Il n’y avait pas d’association significative dans les autres groupes avec une exposition au tabagisme passif plus faible. Il n’y avait pas non plus de réponse dose-réponse claire à l’exposition tabagique passive totale (cumulative) (c.-à-d. Aucune relation où l’augmentation de l’exposition entraînait un risque accru).

Comment les chercheurs ont-ils interprété les résultats?

Les chercheurs concluent que «le tabagisme actif était associé à une augmentation du risque de cancer du sein chez les femmes ménopausées». Ils ajoutent qu’il y avait une suggestion d’un lien entre le tabagisme passif et un risque accru de cancer du sein, mais que le risque n’étant augmenté que dans la catégorie de tabagisme passif la plus étendue sans réponse dose-réponse claire, ce lien devrait être considéré suggestive seulement, et aura besoin de confirmation dans d’autres études.

Conclusion

Cette analyse bien menée des données de cohorte a confirmé l’augmentation du risque de cancer du sein chez les fumeurs, en particulier chez ceux qui ont un tabagisme intense et de longue durée.

C’est peut-être pas surprenant. Le risque accru de cancer du sein chez les non-fumeurs ayant une exposition importante au tabagisme passif était également statistiquement significatif. Cependant, l’absence d’associations significatives chez d’autres non-fumeurs avec une exposition passive plus faible et l’absence d’un lien dose-réponse clair (où l’augmentation du tabagisme passif conduirait à un risque accru) suggère que davantage d’études pourraient aider à identifier les raisons sous-jacentes. pour ça. Une telle relation dose-réponse est habituellement requise pour confirmer un lien de causalité.

D’autres limitations mineures à considérer comprennent:

La mesure de l’exposition au tabac une fois au début de l’étude signifie que tout changement dans les habitudes tabagiques au cours de l’étude n’a pas été saisi. Cela pourrait conduire à des inexactitudes si certaines personnes quittent mais ne sont pas enregistrées correctement. Les chercheurs estiment que 60% des fumeurs ont continué à fumer pendant six ans de suivi.
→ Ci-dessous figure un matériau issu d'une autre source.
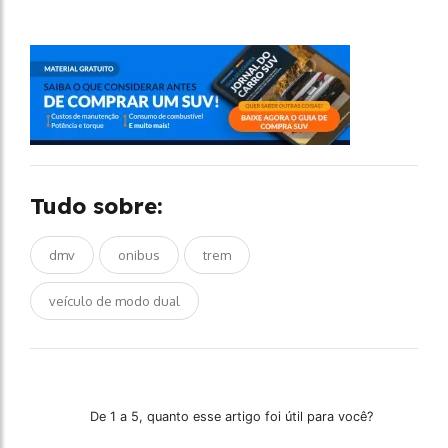
Tudo sobre:
dmv
onibus
trem
veículo de modo dual
De 1 a 5, quanto esse artigo foi útil para você?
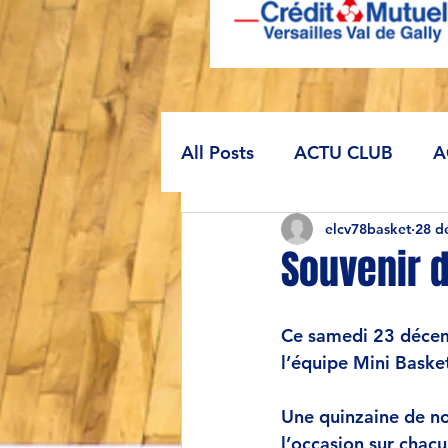
All Posts
ACTU CLUB
A
elcv78basket
28 d
Souvenir d
Ce samedi 23 décem
l’équipe Mini Bas
Une quinzaine de no
l’occasion sur chacu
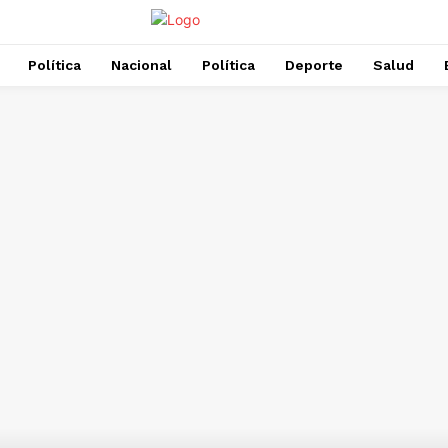
Política
Nacional
Política
Deporte
Salud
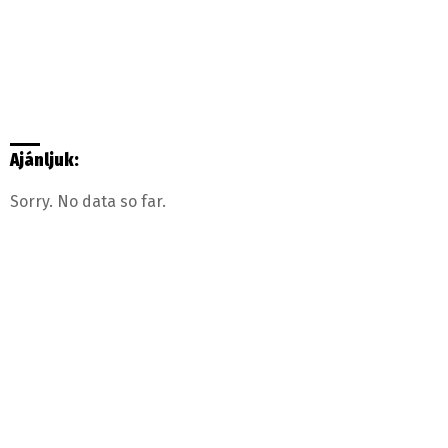
Ajánljuk:
Sorry. No data so far.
Il est possible que les participants aient eu du mal à se souvenir des détails précis de leur exposition au tabagisme passif, en particulier pendant l’enfance. Cela aussi peut avoir conduit à une mauvaise classification et aurait pu rendre difficile la détection du lien dose-réponse s’il en existait un.

Malgré ces limites et l’interprétation prudente des chercheurs dans la catégorie du tabagisme passif, le message de santé publique demeure clair et sans controverse: fumer et fumer autour d’autres personnes, y compris les enfants, présente divers risques et un risque accru de cancer du sein parmi ces maux.